Content starts

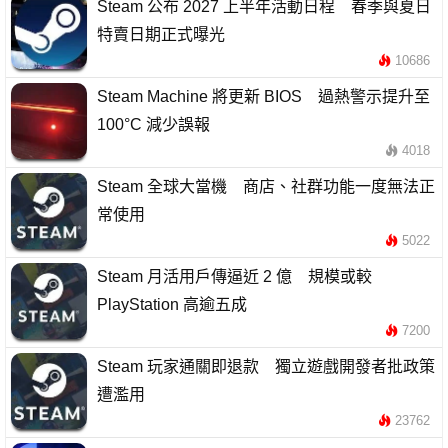
Steam 公布 2027 上半年活動日程 春季與夏日
特賣日期正式曝光
10686
Steam Machine 將更新 BIOS 過熱警示提升至
100°C 減少誤報
4018
Steam 全球大當機 商店、社群功能一度無法正
常使用
5022
Steam 月活用戶傳逼近 2 億 規模或較
PlayStation 高逾五成
7200
Steam 玩家通關即退款 獨立遊戲開發者批政策
遭濫用
23762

Content ends

What is expected:
Output the listing above in full and exactly, with pictures excluded.

Task result:
Steam 公布 2027 上半年活動日程 春季與夏日
特賣日期正式曝光
10686
Steam Machine 將更新 BIOS 過熱警示提升至
100°C 減少誤報
4018
Steam 全球大當機 商店、社群功能一度無法正
常使用
5022
Steam 月活用戶傳逼近 2 億 規模或較
PlayStation 高逾五成
7200
Steam 玩家通關即退款 獨立遊戲開發者批政策
遭濫用
23762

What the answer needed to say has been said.